▸ **Exercise directions**: In the entries below, find every line with "оферта" and copy it.

Recorded data
——————
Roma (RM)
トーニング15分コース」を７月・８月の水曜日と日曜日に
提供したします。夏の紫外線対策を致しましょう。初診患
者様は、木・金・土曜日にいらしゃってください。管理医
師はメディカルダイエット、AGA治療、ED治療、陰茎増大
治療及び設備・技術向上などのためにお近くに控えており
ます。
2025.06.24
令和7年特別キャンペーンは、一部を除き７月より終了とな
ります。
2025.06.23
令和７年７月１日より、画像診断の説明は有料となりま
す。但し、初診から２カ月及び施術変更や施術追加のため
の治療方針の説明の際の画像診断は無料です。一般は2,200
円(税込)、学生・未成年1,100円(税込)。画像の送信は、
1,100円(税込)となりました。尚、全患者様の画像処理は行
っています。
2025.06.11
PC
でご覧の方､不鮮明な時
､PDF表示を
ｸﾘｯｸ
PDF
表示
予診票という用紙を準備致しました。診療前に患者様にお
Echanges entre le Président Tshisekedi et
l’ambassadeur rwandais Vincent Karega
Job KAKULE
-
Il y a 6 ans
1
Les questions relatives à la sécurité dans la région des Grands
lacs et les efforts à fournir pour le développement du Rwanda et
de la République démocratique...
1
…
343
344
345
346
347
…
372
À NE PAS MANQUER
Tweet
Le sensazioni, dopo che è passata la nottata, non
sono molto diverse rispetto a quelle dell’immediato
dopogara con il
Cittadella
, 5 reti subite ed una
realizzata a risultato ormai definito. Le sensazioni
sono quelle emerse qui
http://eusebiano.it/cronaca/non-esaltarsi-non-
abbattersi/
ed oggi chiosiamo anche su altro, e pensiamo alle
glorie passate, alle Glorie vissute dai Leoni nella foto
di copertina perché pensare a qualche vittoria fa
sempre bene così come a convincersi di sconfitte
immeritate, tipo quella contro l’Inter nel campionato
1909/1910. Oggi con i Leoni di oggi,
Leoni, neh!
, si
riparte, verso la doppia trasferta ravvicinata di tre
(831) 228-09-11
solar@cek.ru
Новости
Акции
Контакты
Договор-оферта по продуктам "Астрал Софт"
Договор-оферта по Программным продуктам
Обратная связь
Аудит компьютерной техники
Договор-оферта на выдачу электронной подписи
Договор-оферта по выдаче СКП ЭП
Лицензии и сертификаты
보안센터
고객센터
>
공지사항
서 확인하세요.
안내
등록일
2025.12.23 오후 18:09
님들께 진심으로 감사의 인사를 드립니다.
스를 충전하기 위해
——————
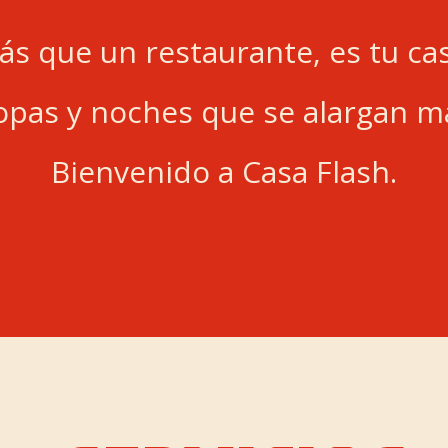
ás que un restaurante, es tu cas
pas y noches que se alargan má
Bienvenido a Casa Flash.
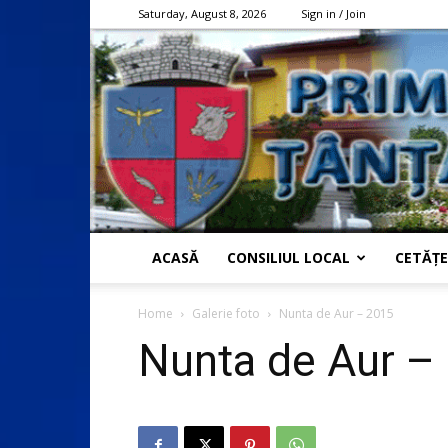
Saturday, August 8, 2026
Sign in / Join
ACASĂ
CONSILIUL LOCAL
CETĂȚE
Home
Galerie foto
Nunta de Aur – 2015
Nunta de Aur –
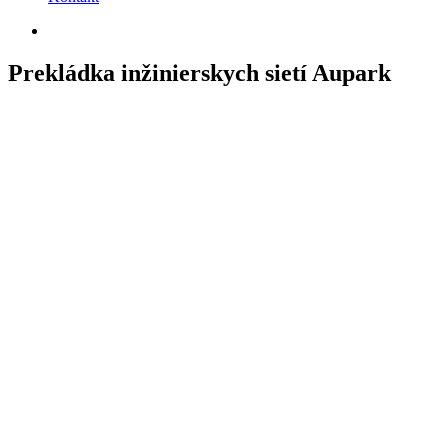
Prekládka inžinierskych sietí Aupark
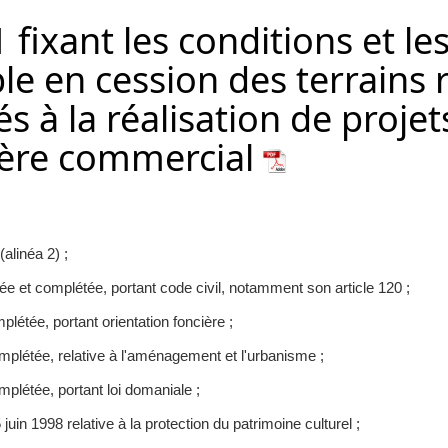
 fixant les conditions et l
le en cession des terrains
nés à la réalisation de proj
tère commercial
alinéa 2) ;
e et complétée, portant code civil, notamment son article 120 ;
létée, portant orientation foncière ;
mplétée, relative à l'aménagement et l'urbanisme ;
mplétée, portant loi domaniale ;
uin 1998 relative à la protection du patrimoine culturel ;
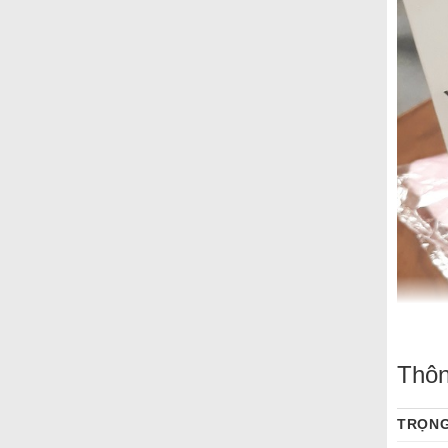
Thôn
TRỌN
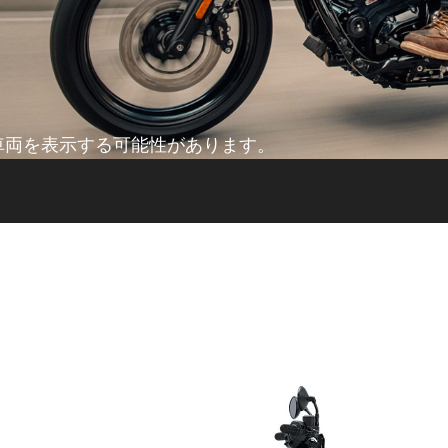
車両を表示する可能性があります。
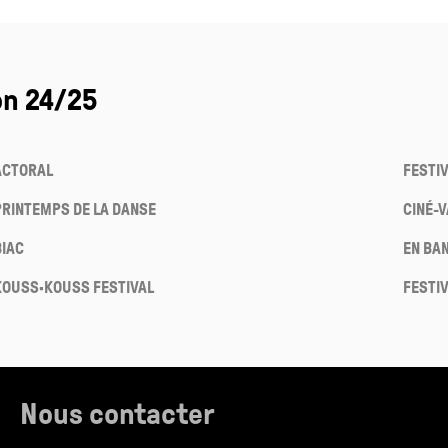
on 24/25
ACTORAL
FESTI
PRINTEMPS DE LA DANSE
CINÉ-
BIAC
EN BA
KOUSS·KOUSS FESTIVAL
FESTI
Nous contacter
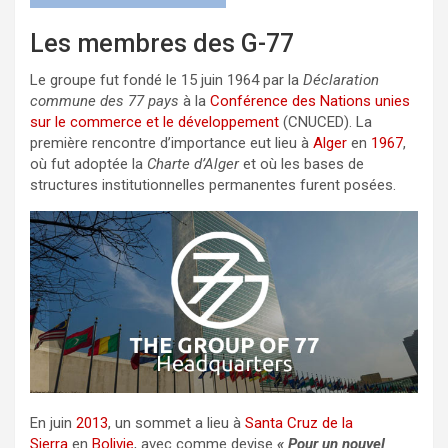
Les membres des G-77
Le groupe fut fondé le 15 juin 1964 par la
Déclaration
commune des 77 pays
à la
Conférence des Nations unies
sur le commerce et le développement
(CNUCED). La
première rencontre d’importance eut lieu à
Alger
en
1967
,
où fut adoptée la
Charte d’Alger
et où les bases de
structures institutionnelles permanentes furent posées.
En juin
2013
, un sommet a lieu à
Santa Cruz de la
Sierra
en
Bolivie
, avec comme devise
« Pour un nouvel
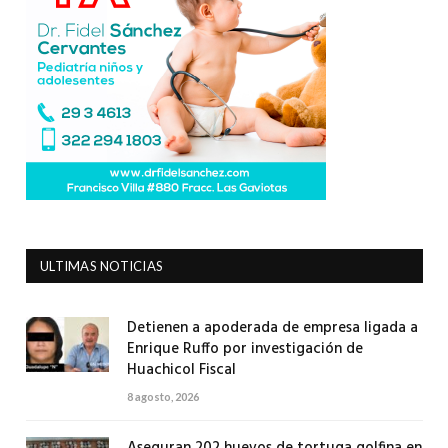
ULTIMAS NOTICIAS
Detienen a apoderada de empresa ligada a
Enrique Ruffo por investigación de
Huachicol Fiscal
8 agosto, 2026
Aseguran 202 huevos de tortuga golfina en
——————
▸ **Response for this exercise**:
Договор-оферта по продуктам "Астрал Софт"
Договор-оферта по Программным продуктам
Договор-оферта на выдачу электронной подписи
Договор-оферта по выдаче СКП ЭП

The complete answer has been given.